Spc. Si Di, with 210th Brigade Support Battalion, 2nd Brigade Combat Team, high-fived a friend after leaving the board room, where moments ago she sat ramrod straight on a chair, making no movement other than shifting eye contact to whoever was asking her a question.

“That was a really good experience for me,” she said afterward. “I was pretty nervous because normally I’m a shy person, so I had to get out of my comfort zone.”

She received mostly positive feedback from the NCOs, with only a few suggestions for improvement. They were impressed with how she spoke about her personal life, being raised in a refugee camp in Thailand and then immigrating to the U.S. when she was 13. At 21, her mother suggested she enter military service.

“My mom told me that I should give back to the country who gave us our freedom, because we didn’t have that in our country,” Di said.

Di mostly studies for the board on her own, but she practices Q&As with her friend, who also attended the board rehearsal.

“We’re working together because we both want to be better Soldiers,” she said. “I’m feeling more confident now. But I am going to work on my studies some more, going over regulations and situational questions they might ask.”

Carcamo said the class has a proven success rate with Soldiers passing the board. Typically, a session will have a half dozen in attendance, but he recalled one time when 16 Soldiers filtered through the mock board. The “Facing the Board” session is open to all Soldiers, with a Memorandum of Instruction submitted a week prior to the event.

For more information, call the BOSS Center at (315) 772-7807.

Soldiers have another opportunity to meet with Carcamo on Feb. 21 when he hosts a Leaders Development Class at the BOSS Center.

“This is to help Soldiers progress in their careers,” said Sgt.

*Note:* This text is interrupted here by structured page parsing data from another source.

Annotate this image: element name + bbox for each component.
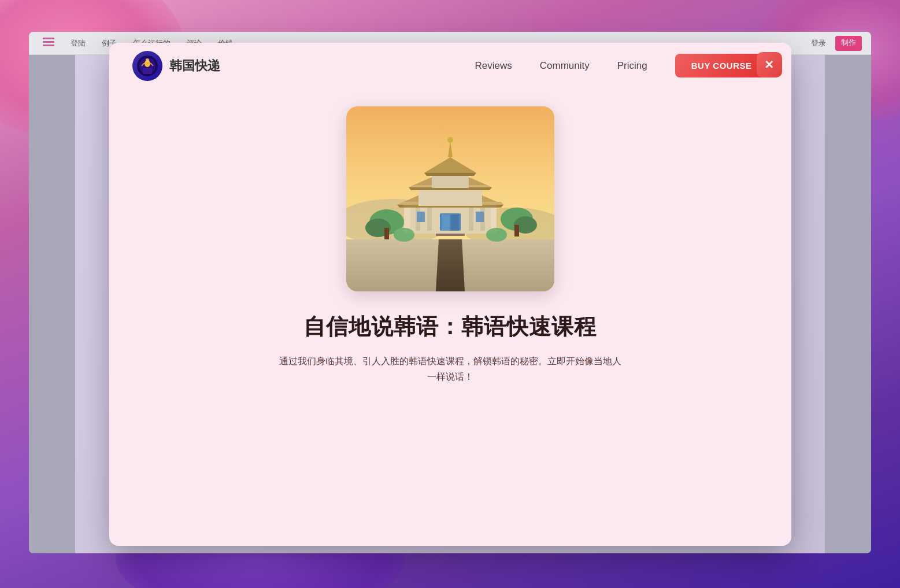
buy-course-button[interactable]: BUY COURSE (675, 54, 768, 77)
svg-marker-15 (436, 239, 465, 291)
modal-header: 韩国快递 Reviews Community Pricing BUY COURS… (109, 43, 791, 89)
nav-reviews[interactable]: Reviews (475, 60, 512, 72)
close-icon: ✕ (764, 58, 774, 72)
nav-community[interactable]: Community (540, 60, 590, 72)
svg-rect-44 (384, 228, 389, 239)
svg-point-7 (146, 58, 149, 62)
svg-marker-39 (424, 173, 476, 176)
logo-area: 韩国快递 (132, 51, 220, 81)
modal-nav: Reviews Community Pricing (475, 60, 647, 72)
logo-icon (132, 51, 162, 81)
course-modal: ✕ (109, 43, 791, 546)
logo-text: 韩国快递 (169, 57, 220, 75)
nav-pricing[interactable]: Pricing (617, 60, 647, 72)
svg-rect-50 (404, 205, 497, 234)
svg-point-41 (447, 137, 453, 143)
svg-rect-5 (143, 68, 152, 74)
hero-title: 自信地说韩语：韩语快速课程 (303, 312, 597, 342)
hero-image (346, 106, 554, 291)
modal-overlay: ✕ (0, 0, 900, 588)
modal-body: 自信地说韩语：韩语快速课程 通过我们身临其境、引人入胜的韩语快速课程，解锁韩语的… (109, 43, 791, 546)
hero-subtitle: 通过我们身临其境、引人入胜的韩语快速课程，解锁韩语的秘密。立即开始像当地人一样说… (277, 353, 624, 384)
close-button[interactable]: ✕ (757, 52, 782, 77)
svg-rect-47 (514, 225, 519, 236)
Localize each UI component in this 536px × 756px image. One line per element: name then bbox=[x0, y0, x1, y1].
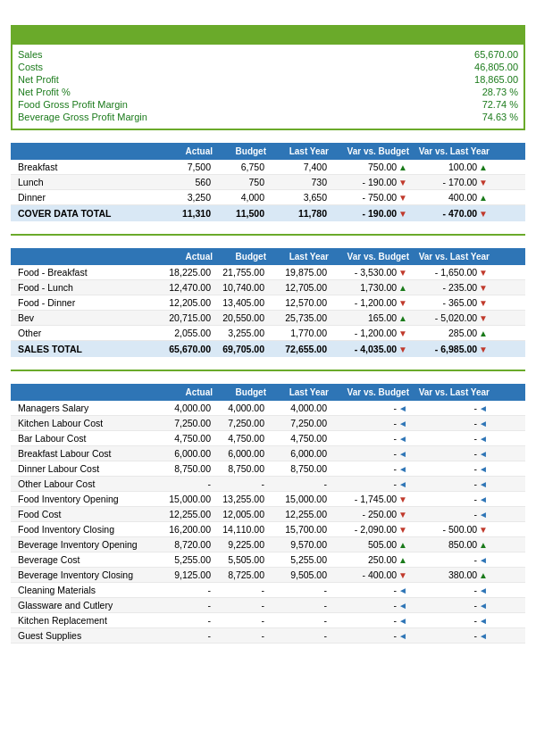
var-cell: - 365.00 ▼ bbox=[411, 297, 488, 308]
var-cell: - ◄ bbox=[411, 615, 488, 626]
arrow-down-icon: ▼ bbox=[479, 298, 488, 308]
table-row: Food Inventory Opening 15,000.00 13,255.… bbox=[11, 492, 525, 507]
var-budget-cell: - ◄ bbox=[329, 448, 409, 459]
column-header: Var vs. Budget bbox=[329, 252, 409, 262]
summary-label: Sales bbox=[18, 49, 43, 60]
var-cell: - ◄ bbox=[411, 554, 488, 565]
arrow-left-icon: ◄ bbox=[479, 403, 488, 413]
var-cell: - 190.00 ▼ bbox=[331, 208, 407, 219]
arrow-left-icon: ◄ bbox=[479, 586, 488, 595]
arrow-down-icon: ▼ bbox=[398, 345, 407, 354]
budget-value: 7,250.00 bbox=[213, 418, 266, 428]
var-cell: - ◄ bbox=[411, 585, 488, 595]
var-cell: - 1,200.00 ▼ bbox=[331, 297, 407, 308]
column-header: Var vs. Budget bbox=[329, 387, 409, 397]
column-header: Var vs. Last Year bbox=[409, 387, 490, 397]
actual-value: 5,255.00 bbox=[159, 554, 213, 565]
var-budget-cell: 750.00 ▲ bbox=[329, 162, 409, 172]
actual-value: 12,255.00 bbox=[159, 509, 213, 519]
actual-value: 7,250.00 bbox=[159, 418, 213, 428]
row-label: Kitchen Labour Cost bbox=[16, 418, 159, 428]
table-row: Guest Supplies - - - - ◄ - ◄ bbox=[11, 628, 525, 644]
actual-value: - bbox=[159, 478, 213, 489]
var-cell: - 1,745.00 ▼ bbox=[331, 494, 407, 504]
var-budget-cell: - ◄ bbox=[329, 600, 409, 611]
last-year-value: 12,255.00 bbox=[266, 509, 329, 519]
var-last-cell: - 170.00 ▼ bbox=[409, 177, 490, 187]
var-cell: - ◄ bbox=[331, 615, 407, 626]
arrow-left-icon: ◄ bbox=[398, 616, 407, 626]
row-label: Breakfast bbox=[16, 162, 159, 172]
var-cell: - 3,530.00 ▼ bbox=[331, 267, 407, 278]
sales-total-row: SALES TOTAL 65,670.00 69,705.00 72,655.0… bbox=[11, 341, 525, 357]
var-last-cell: - ◄ bbox=[409, 433, 490, 444]
arrow-down-icon: ▼ bbox=[398, 328, 407, 338]
var-cell: - ◄ bbox=[411, 433, 488, 444]
summary-value: 65,670.00 bbox=[429, 49, 518, 60]
arrow-down-icon: ▼ bbox=[398, 178, 407, 187]
arrow-left-icon: ◄ bbox=[398, 449, 407, 459]
last-year-value: 12,705.00 bbox=[266, 282, 329, 293]
row-label: Beverage Inventory Opening bbox=[16, 539, 159, 550]
var-last-cell: - ◄ bbox=[409, 403, 490, 413]
summary-label: Costs bbox=[18, 62, 43, 72]
var-cell: - 750.00 ▼ bbox=[331, 192, 407, 203]
var-budget-cell: - ◄ bbox=[329, 463, 409, 474]
budget-value: 3,255.00 bbox=[213, 328, 266, 338]
summary-value: 72.74 % bbox=[429, 99, 518, 110]
column-header: Budget bbox=[213, 146, 266, 156]
column-header: Last Year bbox=[266, 146, 329, 156]
summary-label: Food Gross Profit Margin bbox=[18, 99, 128, 110]
budget-value: - bbox=[213, 630, 266, 641]
actual-value: 9,125.00 bbox=[159, 569, 213, 580]
arrow-left-icon: ◄ bbox=[479, 631, 488, 641]
last-year-value: 12,570.00 bbox=[266, 297, 329, 308]
var-cell: 165.00 ▲ bbox=[331, 312, 407, 323]
row-label: Beverage Inventory Closing bbox=[16, 569, 159, 580]
summary-row: Net Profit18,865.00 bbox=[18, 73, 518, 86]
summary-header bbox=[13, 27, 523, 45]
table-row: Cleaning Materials - - - - ◄ - ◄ bbox=[11, 583, 525, 598]
arrow-down-icon: ▼ bbox=[479, 525, 488, 535]
column-header: Var vs. Last Year bbox=[409, 146, 490, 156]
arrow-left-icon: ◄ bbox=[479, 449, 488, 459]
actual-value: 560 bbox=[159, 177, 213, 187]
arrow-left-icon: ◄ bbox=[479, 419, 488, 428]
budget-value: 8,750.00 bbox=[213, 463, 266, 474]
arrow-left-icon: ◄ bbox=[398, 419, 407, 428]
var-cell: - ◄ bbox=[411, 630, 488, 641]
var-budget-cell: 250.00 ▲ bbox=[329, 554, 409, 565]
actual-value: 4,750.00 bbox=[159, 433, 213, 444]
costs-header: ActualBudgetLast YearVar vs. BudgetVar v… bbox=[11, 384, 525, 401]
var-budget-cell: - ◄ bbox=[329, 418, 409, 428]
budget-value: 8,725.00 bbox=[213, 569, 266, 580]
table-row: Breakfast Labour Cost 6,000.00 6,000.00 … bbox=[11, 446, 525, 461]
cover-total-row: COVER DATA TOTAL 11,310 11,500 11,780 - … bbox=[11, 205, 525, 221]
actual-value: 12,470.00 bbox=[159, 282, 213, 293]
last-year-value: 8,750.00 bbox=[266, 463, 329, 474]
var-budget-cell: - ◄ bbox=[329, 403, 409, 413]
budget-value: - bbox=[213, 478, 266, 489]
costs-section: ActualBudgetLast YearVar vs. BudgetVar v… bbox=[11, 384, 525, 644]
row-label: Managers Salary bbox=[16, 403, 159, 413]
column-header: Last Year bbox=[266, 252, 329, 262]
budget-value: 9,225.00 bbox=[213, 539, 266, 550]
summary-value: 46,805.00 bbox=[429, 62, 518, 72]
row-label: Dinner bbox=[16, 192, 159, 203]
actual-value: 8,720.00 bbox=[159, 539, 213, 550]
var-last-cell: 400.00 ▲ bbox=[409, 192, 490, 203]
actual-value: - bbox=[159, 630, 213, 641]
arrow-down-icon: ▼ bbox=[398, 298, 407, 308]
var-last-cell: 100.00 ▲ bbox=[409, 162, 490, 172]
budget-value: 10,740.00 bbox=[213, 282, 266, 293]
var-budget-cell: - 3,530.00 ▼ bbox=[329, 267, 409, 278]
actual-value: 3,250 bbox=[159, 192, 213, 203]
section-divider-1 bbox=[11, 234, 525, 236]
total-var-budget: - 4,035.00 ▼ bbox=[329, 344, 409, 354]
summary-section: Sales65,670.00Costs46,805.00Net Profit18… bbox=[11, 25, 525, 130]
var-budget-cell: - ◄ bbox=[329, 630, 409, 641]
row-label: Food Cost bbox=[16, 509, 159, 519]
budget-value: 750 bbox=[213, 177, 266, 187]
var-budget-cell: - 1,200.00 ▼ bbox=[329, 328, 409, 338]
total-last-year: 11,780 bbox=[266, 208, 329, 219]
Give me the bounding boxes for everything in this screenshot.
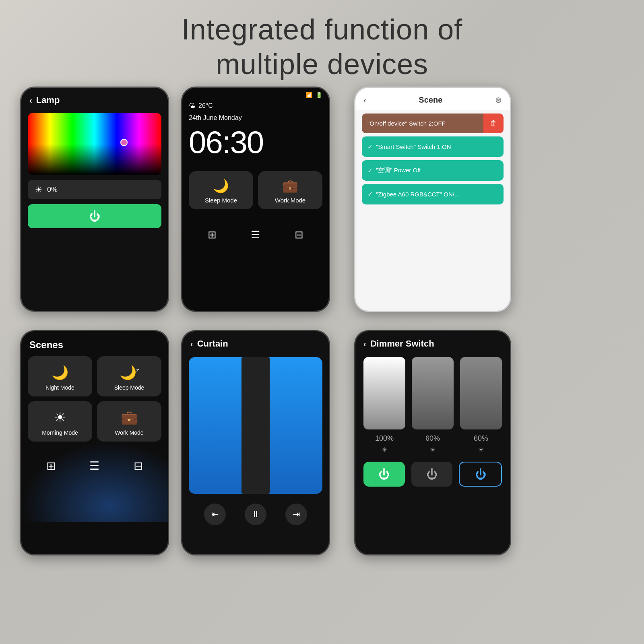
battery-icon: 🔋 <box>316 92 322 98</box>
dimmer-pct-3: 60% <box>474 434 488 443</box>
moon-icon: 🌙 <box>52 364 68 380</box>
sleep-mode-label: Sleep Mode <box>205 197 237 204</box>
work-mode-label: Work Mode <box>275 197 305 204</box>
curtain-close-btn[interactable]: ⇥ <box>285 504 307 525</box>
power-button[interactable]: ⏻ <box>28 204 161 228</box>
dimmer-sun-2: ☀ <box>430 446 436 454</box>
power-off-icon: ⏻ <box>426 468 438 481</box>
lamp-header: ‹ Lamp <box>21 88 168 109</box>
dimmer-pct-2: 60% <box>425 434 440 443</box>
dimmer-sun-3: ☀ <box>478 446 484 454</box>
brightness-bar: ☀ 0% <box>28 180 161 199</box>
dimmer-power-off-1[interactable]: ⏻ <box>411 462 453 487</box>
scene-row-4-text: "Zigbee A60 RGB&CCT" ON/... <box>376 191 459 198</box>
curtain-controls: ⇤ ⏸ ⇥ <box>182 498 329 531</box>
back-icon4[interactable]: ‹ <box>363 339 366 349</box>
scene-row-1[interactable]: "On/off device" Switch 2:OFF 🗑 <box>362 114 504 133</box>
sun-icon: ☀ <box>35 185 42 194</box>
dimmer-slider-1[interactable] <box>363 357 405 429</box>
list-nav-icon[interactable]: ☰ <box>89 459 99 473</box>
curtain-title: Curtain <box>197 339 228 349</box>
curtain-phone: ‹ Curtain ⇤ ⏸ ⇥ <box>181 330 330 555</box>
curtain-header: ‹ Curtain <box>182 331 329 353</box>
dimmer-col-3: 60% ☀ <box>460 357 502 454</box>
mode-buttons: 🌙 Sleep Mode 💼 Work Mode <box>182 165 329 216</box>
scenes-phone: Scenes 🌙 Night Mode 🌙z Sleep Mode ☀ Morn… <box>20 330 169 555</box>
scene-row-3[interactable]: ✓ "空调" Power Off <box>362 160 504 181</box>
dimmer-slider-2[interactable] <box>412 357 454 429</box>
power-icon: ⏻ <box>89 210 100 223</box>
check-icon2: ✓ <box>367 167 373 174</box>
temperature: 26°C <box>198 102 213 109</box>
night-mode-tile[interactable]: 🌙 Night Mode <box>28 356 92 396</box>
lamp-phone: ‹ Lamp ☀ 0% ⏻ <box>20 87 169 312</box>
curtain-bar <box>242 357 270 494</box>
curtain-close-icon: ⇥ <box>293 509 300 520</box>
back-icon[interactable]: ‹ <box>363 95 366 105</box>
curtain-pause-btn[interactable]: ⏸ <box>245 504 266 525</box>
delete-icon[interactable]: 🗑 <box>483 114 504 133</box>
weather-icon: 🌤 <box>189 102 195 109</box>
date: 24th June Monday <box>189 114 242 122</box>
curtain-visual <box>189 357 322 494</box>
grid-icon[interactable]: ⊞ <box>208 229 217 241</box>
grid-nav-icon[interactable]: ⊞ <box>46 459 56 473</box>
power-outline-icon: ⏻ <box>475 468 486 481</box>
sleep-mode-label2: Sleep Mode <box>114 384 144 391</box>
scenes-title: Scenes <box>21 331 168 356</box>
scene-row-4[interactable]: ✓ "Zigbee A60 RGB&CCT" ON/... <box>362 184 504 204</box>
back-icon3[interactable]: ‹ <box>190 339 193 349</box>
dimmer-title: Dimmer Switch <box>370 339 434 349</box>
dimmer-sun-1: ☀ <box>382 446 387 454</box>
sun-icon2: ☀ <box>54 409 66 425</box>
dimmer-power-on-1[interactable]: ⏻ <box>363 462 405 487</box>
moon-z-icon: 🌙 <box>213 178 229 194</box>
brightness-value: 0% <box>47 186 58 194</box>
status-bar: 📶 🔋 <box>182 88 329 100</box>
color-picker[interactable] <box>28 113 161 175</box>
back-icon[interactable]: ‹ <box>29 96 32 105</box>
morning-mode-label: Morning Mode <box>42 429 78 436</box>
dimmer-power-outline-1[interactable]: ⏻ <box>459 462 502 487</box>
curtain-open-btn[interactable]: ⇤ <box>204 504 226 525</box>
heading-line2: multiple devices <box>0 47 644 81</box>
morning-mode-tile[interactable]: ☀ Morning Mode <box>28 401 92 442</box>
bottom-nav: ⊞ ☰ ⊟ <box>182 224 329 246</box>
page-heading: Integrated function of multiple devices <box>0 12 644 82</box>
bottom-nav2: ⊞ ☰ ⊟ <box>21 454 168 478</box>
scene-row-2-text: "Smart Switch" Switch 1:ON <box>376 143 451 150</box>
briefcase-icon2: 💼 <box>121 409 138 425</box>
briefcase-icon: 💼 <box>282 178 298 194</box>
dimmer-col-1: 100% ☀ <box>363 357 405 454</box>
sleep-mode-button[interactable]: 🌙 Sleep Mode <box>189 171 253 209</box>
dimmer-col-2: 60% ☀ <box>412 357 454 454</box>
dimmer-pct-1: 100% <box>375 434 394 443</box>
curtain-open-icon: ⇤ <box>211 509 219 520</box>
dimmer-slider-3[interactable] <box>460 357 502 429</box>
table-icon[interactable]: ⊟ <box>295 229 303 241</box>
curtain-pause-icon: ⏸ <box>251 509 260 520</box>
clock-display: 06:30 <box>182 124 329 161</box>
work-mode-tile[interactable]: 💼 Work Mode <box>97 401 161 442</box>
check-icon: ✓ <box>367 143 373 151</box>
scene-row-1-text: "On/off device" Switch 2:OFF <box>362 114 483 133</box>
scene-phone: ‹ Scene ⊗ "On/off device" Switch 2:OFF 🗑… <box>354 87 511 312</box>
dimmer-phone: ‹ Dimmer Switch 100% ☀ 60% ☀ 60% ☀ ⏻ ⏻ ⏻ <box>354 330 511 555</box>
sleep-mode-tile[interactable]: 🌙z Sleep Mode <box>97 356 161 396</box>
dimmer-sliders: 100% ☀ 60% ☀ 60% ☀ <box>355 353 510 458</box>
work-mode-label2: Work Mode <box>115 429 143 436</box>
weather-row: 🌤 26°C <box>182 100 329 112</box>
settings-icon[interactable]: ⊗ <box>495 95 502 105</box>
dimmer-power-row: ⏻ ⏻ ⏻ <box>355 458 510 492</box>
power-on-icon: ⏻ <box>378 468 390 481</box>
scene-title: Scene <box>419 95 442 105</box>
wifi-icon: 📶 <box>305 92 312 98</box>
night-mode-label: Night Mode <box>45 384 74 391</box>
heading-line1: Integrated function of <box>0 12 644 47</box>
lamp-title: Lamp <box>36 95 60 105</box>
scene-row-2[interactable]: ✓ "Smart Switch" Switch 1:ON <box>362 136 504 157</box>
work-mode-button[interactable]: 💼 Work Mode <box>258 171 322 209</box>
table-nav-icon[interactable]: ⊟ <box>134 459 143 473</box>
list-icon[interactable]: ☰ <box>251 229 260 241</box>
scene-row-3-text: "空调" Power Off <box>376 167 421 174</box>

Shamela Perera, Fort Drum BOSS president. “They can learn about Army regulations and how to be successful in their careers. We thought this would be a great way to reach out to Soldiers and give them some time to meet with the first sergeant and ask any questions that can help them in their careers.”

In previous sessions, Perera said Soldiers asked about training opportunities, different schools they could attend, and promotion opportunities.

“First Sgt. Carcamo touches on different topics at these meetings, such as counseling statements, fraternization, suicide prevention, and I think the next one is going to be the H2F (Holistic Health and Fitness) program,” Perera said.